A VIDA EM PRETO E BRANCO


Com apenas 37 anos, José Bezerra se tornou um dos fotógrafos mais premiados do Estado utilizando a escala de cinza. Apesar de esta técnica existir desde o século 19, poucos a sabem empregar com tamanha delicadeza e elegância. Porém, seu modo de fotografar não é reflexo apenas de seu olho, mas de como ele entende e trata a própria vida e o mundo em que habita.

Escrever em um jornal impresso de Mossoró foi meu primeiro grande objetivo profissional. Não sabia como isso seria possível porque a distância entre as cidades Apodi e Mossoró é muito maior que os 78 quilômetros de estrada que as separam. José Bezerra, que àquela época conheci como JB Segundo, foi minha primeira ponte.
            Eu trabalhava como repórter da Rádio Vale do Apodi e passei a ser um colaborador esporádico do jornal Gazeta do Oeste a partir do Fórum de Entidades Representativas do Apodi. Apesar de não ser lembrado por isso, eu era um grande cavador de pautas para este movimento social. Zé Bezerra me ligava frequentemente e de nossas conversas sempre saia algo aproveitável. Às vezes eu próprio escrevia os textos e ele publicava com poucos ajustes.

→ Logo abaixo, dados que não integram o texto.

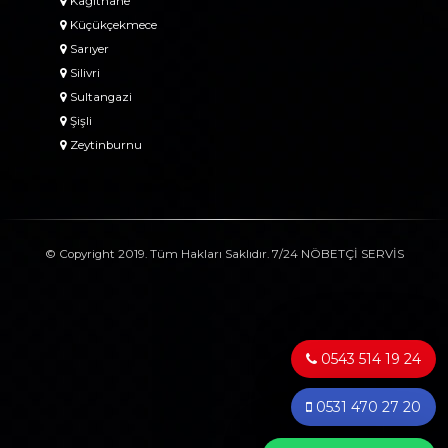
Kağıthane
Küçükçekmece
Sarıyer
Silivri
Sultangazi
Şişli
Zeytinburnu
© Copyright 2019. Tüm Hakları Saklıdır. 7/24 NÖBETÇİ SERVİS
0543 514 19 24
0531 470 27 20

            Quando as coisas mudaram, nos distanciamos. Eu em outra cidade e com novas oportunidades acabei no Jornal de Fato e ele sumido do mapa, ao menos para mim. Reencontramo-nos em 2016, na varanda da minha casa no bairro Costa e Silva, em Mossoró, para discutirmos uma pauta. A reportagem Filhos do Fogo, produzida por nós e Esdras Marchezan, venceu dois prêmios nacionais. Depois disso, não voltamos a nos corresponder como antes, até porque hoje ele está fora do País, mas nunca mais perdemos o contato.
            Desde que nos falamos a primeira vez, me chamou atenção a sua prolixidade. Zé Bezerra é daqueles que falam muito, mas de uma forma estranha que nos prende a atenção e, quando nos damos conta, passaram-se horas. A sensação que fica é que sempre aprendemos com ele, como se estivéssemos acompanhando um monólogo filosófico com várias significâncias.

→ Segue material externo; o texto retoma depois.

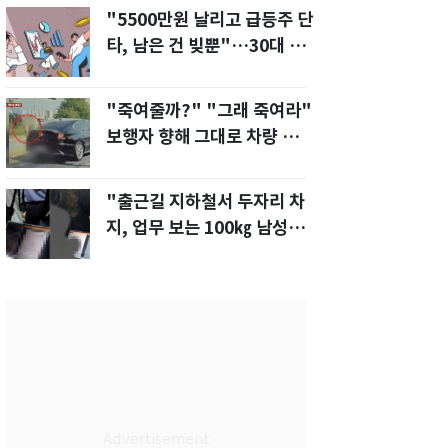
"5500만원 날리고 급등주 단
타, 남은 건 빚뿐"…30대 여
성 파혼 위기
"죽여줄까?" "그래 죽여라"
보행자 향해 그대로 차량 돌진
한 운전자[영상]
"출근길 지하철서 두자리 차
지, 업무 보는 100㎏ 남성…
부딪히면 신경질"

            A verdade é que Zé não tem pressa. Ele precisa concluir seu pensamento de forma quase cartesiana e é aí onde habita seu método.
Sua forma de viver é distinta e experiencial e isso inclui até a forma de se alimentar. Através de sua esposa Késsia Kalúbia de Oliveira Silva, técnica de enfermagem, com quem tem José Bezerra Neto Terceiro, de 8 anos, remodelou os hábitos alimentares para melhorar a saúde do corpo e da mente, o que, segundo ele, elevaram sua condição física e mental.
– Quando comecei este processo, em vinte dias percebi uma mudança radical. Nunca tive muitos problemas, mas sentia dores e fadiga. Hoje, não sinto nada. Afirmo com toda certeza que atualmente com 37 anos, estou bem melhor do que aos 20.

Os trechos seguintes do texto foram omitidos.